Monday, December 07, 2009

`Beames the Blessed Onely See'

When I despair of civilization – of courtesy and wit – my reliable antidote is Nige, who today shares a 60th birthday with another agent of consolation, Tom Waits. Nige is fortunate in his choice of co-natalist. I share my day of birth with the former Poet Laureate of the United Kingdom, Andrew Motion. As a gift I offer Nige a favorite Waits ballad, “Time,” from Rain Dogs (1986); in particular, these lines:

“Oh and the things you can't remember
Tell the things you can't forget
That history puts a saint
In every dream”

Lately I’ve been reading and listening to the words and music of another poet-musician, a countryman of Nige’s and contemporary of Shakespeare’s, Thomas Campion. Basil Bunting described him as “a poet who was even more of a musician than a poet,” and the same might be said of Waits. Here’s a selection, “Never weather-beaten Saile…,,” one of the lute songs (Campion was the king's lutenist) in A Book of Ayres:

“Never weather-beaten Saile more willing bent to shore,
Never tyred Pilgrims limbs affected slumber more
Then my weary spright now longs to flye out of my troubled brest.
O come quickly, sweetest Lord, and take my soul to rest.
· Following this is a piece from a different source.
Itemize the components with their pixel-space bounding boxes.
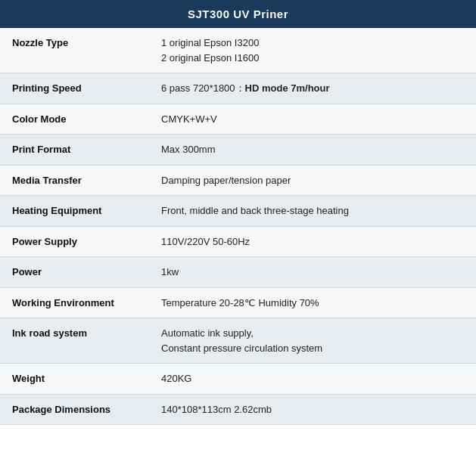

“Ever-blooming are the joyes of Heav’ns high paradice,
Cold age deafes not there our eares, nor vapour dims our eyes;
Glory there the Sun outshine, whose beames the blessed onely see:
O come quickly, glorious Lord, and raise my spright to thee.”

My edition of The Works of Thomas Campion, edited by Walter R. Davis, glosses “affected” as “longed for,” and “spright” as “spirit.” Happy birthday, Nige.

1 comment:

Nige said...

Thanks very much Patrick - and for the Waites and, especially, the Campion.